> _To do_: When a line in the material beneath includes the word "Мостовик", add it to the count, and report the count alone.

> _Source material_:
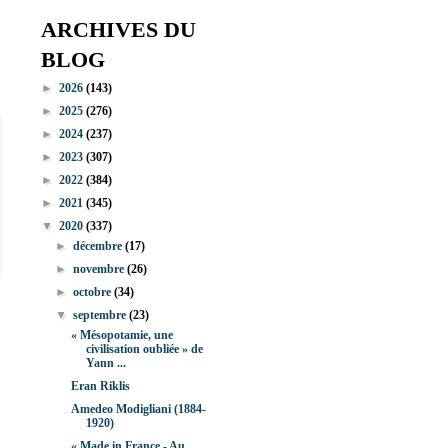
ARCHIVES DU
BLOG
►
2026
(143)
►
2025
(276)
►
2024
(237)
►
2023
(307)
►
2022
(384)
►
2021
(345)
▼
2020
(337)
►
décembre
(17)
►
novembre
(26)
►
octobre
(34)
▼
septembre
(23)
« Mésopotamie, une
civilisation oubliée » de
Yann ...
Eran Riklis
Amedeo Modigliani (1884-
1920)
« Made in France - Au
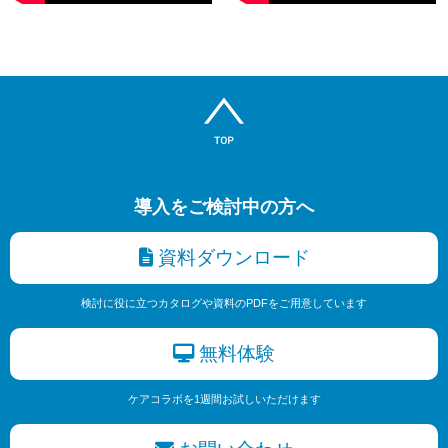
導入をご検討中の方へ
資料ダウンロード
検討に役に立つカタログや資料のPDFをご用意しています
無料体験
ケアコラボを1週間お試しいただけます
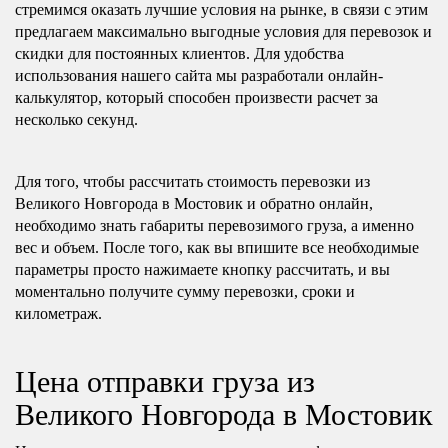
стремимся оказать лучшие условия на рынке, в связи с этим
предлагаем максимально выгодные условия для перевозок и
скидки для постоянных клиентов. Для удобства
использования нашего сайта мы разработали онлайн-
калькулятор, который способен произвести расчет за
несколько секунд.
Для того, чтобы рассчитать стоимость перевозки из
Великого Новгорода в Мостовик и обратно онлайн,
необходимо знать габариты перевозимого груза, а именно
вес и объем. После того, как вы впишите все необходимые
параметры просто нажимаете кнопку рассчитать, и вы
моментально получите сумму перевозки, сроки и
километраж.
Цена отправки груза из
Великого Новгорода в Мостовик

> _Exercise response_: 2